I have always loved to travel and be outside and I love to question things! Big landscapes inspire me, as do the things I see and experience outside my daily life and routines, the people I meet along the way, and the insights that I gain exploring this fantastic world in which we live. Though that love of learning began when I was a child, spending wonderful bits of time on a farm outside of Toronto, it continued in my teaching of exceptional children in my years as an Academic Challenge teacher in Edmonton, and on through more than a decade of homeschooling my own children. Those times spent romping through the forests and fields of that farm in my youth helped instil in me an independent spirit.

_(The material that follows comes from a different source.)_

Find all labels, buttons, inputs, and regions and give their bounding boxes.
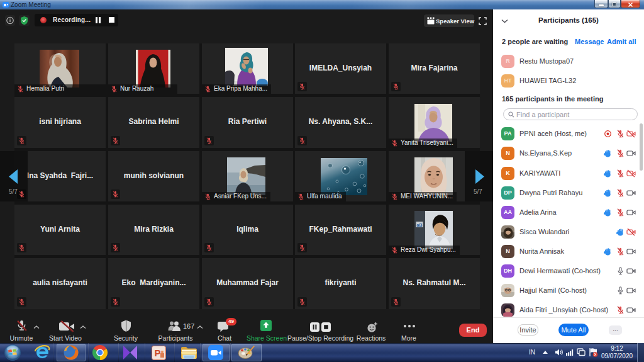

That was heightened, especially in the final year of my degree in university, and then in the year following that in which I backpacked with my future husband, meeting people and exploring places in Europe and Asia. That independence was honed during our homeschooling years, where we travelled as much as we could, always in off-season times, learning from our experiences in and around the world (what better place is there for meaningful, truly relevant learning to occur than in the world-as-a-classroom, I ask you?). And it continues to be developed to this day with our outdoor, empty-nest adventures at home and afar. Deeply ingrained in me is a sense of autonomy, a desperate need to continue exploring, and a passion for learning. I hope that through my travel and hiking blog I can share with you a taste of that thrill of learning, a wee bit of that passion for exploration and a huge chunk of that zest for living that is an essential part of who I am.
Eventually I will post about each of these:
Buller Passes Circuit
Mount Allan + Centennial Ridge
Mount Edith and Cory Passes
Heart Mountain Circuit
Old Goat Glacier
Trekking up a mountain’s shoulder, hiking through a flowering alpine meadow, snowshoeing through a dense pine forest, or taking in the 360 degree views from a ridge top vantage point make me feel alive. The experiences in these places give me a profound sense of space and place.
Travel does a similar thing, pushing me out of my comfort zone, exposing me to new experiences, new people and new ways of thinking; it also gives me that sense of space and place in this world.
I believe that life is lived in the contrasts: when you experience simplicity and complexity and life's ups and downs, whether they be physically in this world or mentally in your own personal inner landscape, you know that you are truly living.